Proposition 18 : mise en place de dispositifs d’accompagnement des parents dans leur rôle de suivi scolaire : considérant que chaque parent, indépendamment de son propre parcours scolaire et de son bagage culturel, a la capacité d’accompagner son enfant dans sa scolarité.

PROPOSITIONS EN MATIERE DE JUSTICE, DE LIBERTES ET DE SURETE

Proposition 27 : La garde à vue étant une mesure attentatoire aux libertés fondamentales, elle sera strictement réservée aux auteurs ou accusés de faits criminels ou de flagrants délits. Elle devra se dérouler dans des conditions conformes à l’hygiène et à la dignité humaine. Aucune violence d’aucune sorte ou humiliation ne saurait être tolérée. À terme, cette mesure de garde à vue devrait être supprimée.

Proposition 28 : Réforme de la formation des policiers et des gendarmes. Le concours de recrutement sera désormais ouvert aux hommes et aux femmes âgés d’au moins 28 ans (17-18 ans actuellement) et titulaires d’un diplôme Bac + 2. Il convient de réaffirmer que la police n’est pas un pouvoir, mais un service public, dont le rôle n’est pas seulement de faire respecter la loi (par des moyens légaux), mais aussi et surtout de garantir aux citoyens leurs libertés individuelles et collectives.

Proposition 29 : réduction du nombre et des compétences des polices privées. Leur désarmement devra progressivement être réalisé.

Proposition 30 : arrêt du développement de la vidéo-surveillance dans les espaces publics, celle-ci sera limitée aux endroits stratégiques : axes routiers, sites industriels sensibles…

Proposition 31 : limitation de la détention provisoire. Celle-ci est la reconnaissance implicite d’une culpabilité non encore établie. La présomption d’innocence doit être réaffirmée. Aussi longtemps qu’une personne n’a pas été déclarée coupable par un tribunal légalement institué, elle est innocente. Elle ne saurait donc être privée de sa liberté physique. La détention provisoire doit devenir l’exception, la liberté du prévenu la règle. Les décisions de placement en détention provisoire doivent être spécialement motivées (flagrant délit d’un crime majeur : homicide volontaire ou non, viol, vol à main armée…). Le programme de 30 000 places de prison supplémentaires sera abrogé.

Proposition 32 : interdiction de toute incarcération de mineurs de 18 ans, sauf en matière criminelle.

Proposition 33 : création d’une Charte des droits des détenus et suppression des fouilles à corps, hors les cas prévus strictement par la loi.

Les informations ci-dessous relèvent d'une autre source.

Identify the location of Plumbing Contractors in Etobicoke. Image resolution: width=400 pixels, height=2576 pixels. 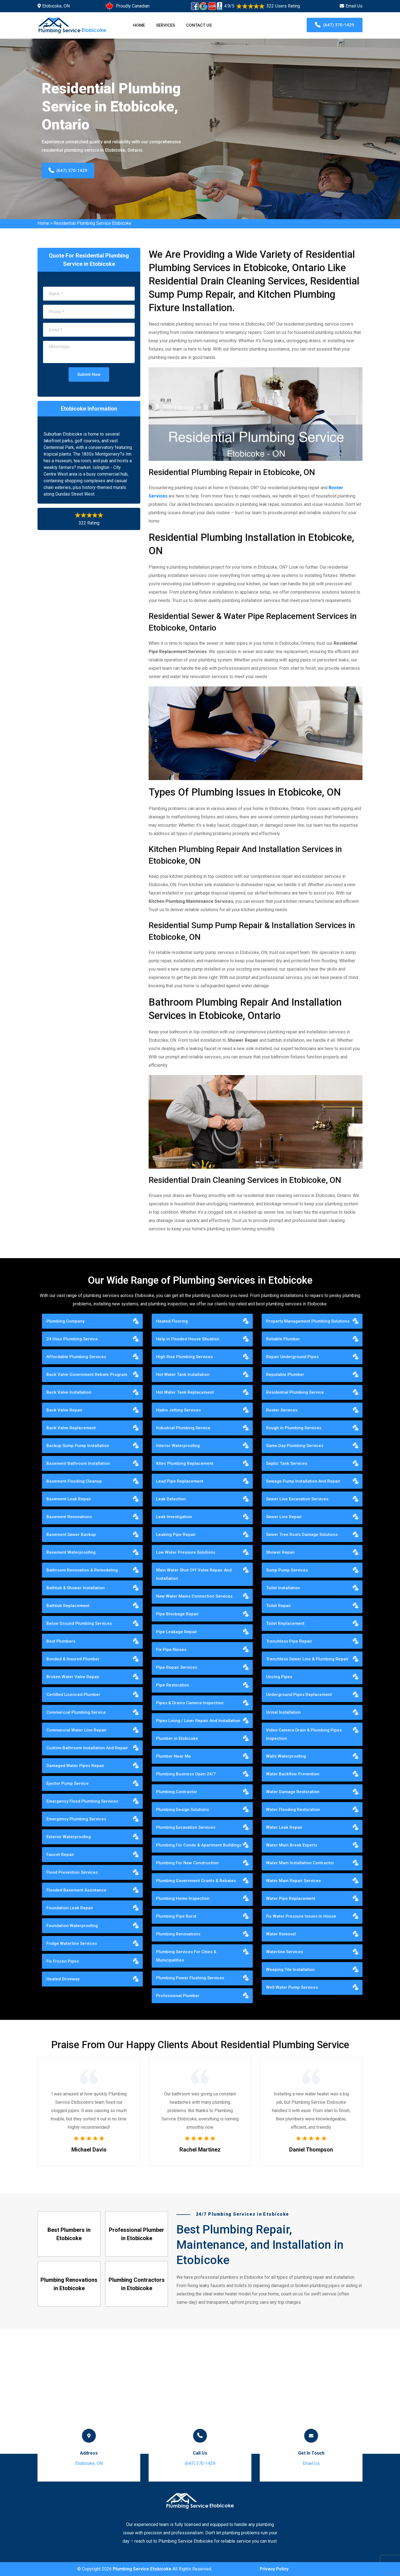
(137, 2284).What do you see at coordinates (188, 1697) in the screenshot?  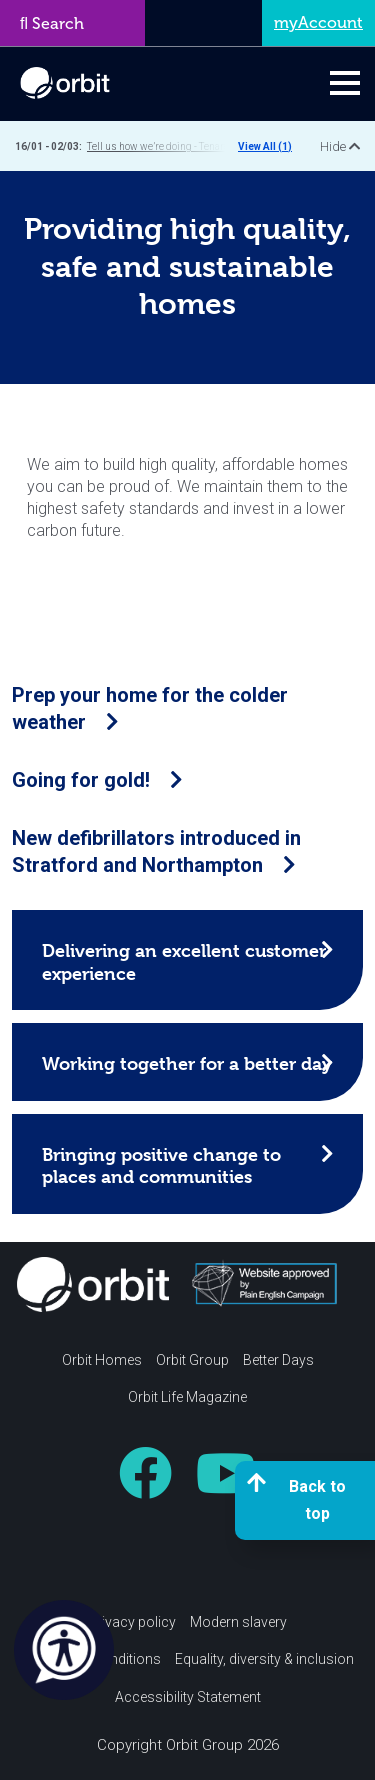 I see `Accessibility Statement` at bounding box center [188, 1697].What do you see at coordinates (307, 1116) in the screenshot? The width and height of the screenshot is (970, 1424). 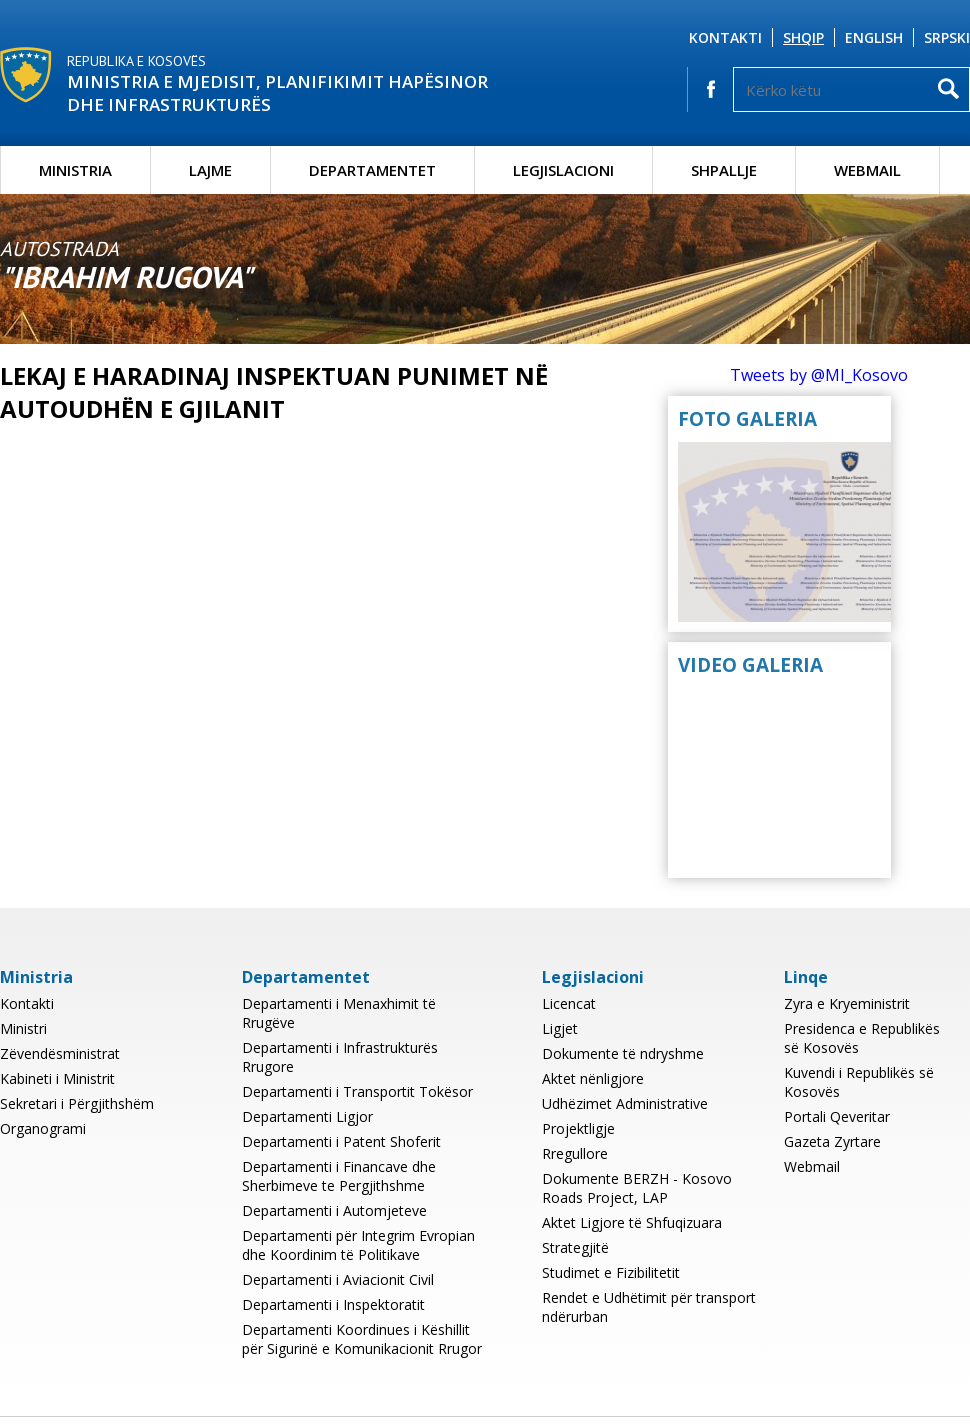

Proposition 34 : l’encellulement individuel est la règle pour les détenus provisoires et les condamnés à de courtes peines. Il doit être progressivement réalisé, sauf demande contraire, médicalement constatée, de détenus ne supportant pas l’isolement.

Proposition 35 : création d’une Cour suprême sur le modèle américain. Le Conseil constitutionnel sera supprimé.

Proposition 36 : réduction des droits du Procureur de la République et création d’une chambre d’instruction indépendante, dont la compétence sera étendue à toutes les affaires, et pas réservée aux seules affaires criminelles ou de particulière gravité, comme c’est le cas aujourd’hui. Tout citoyen présumé innocent a droit à voir son affaire instruite à charge et à décharge.

Proposition 37 : proclamation de l’indépendance totale du Parquet, conformément aux recommandations européennes.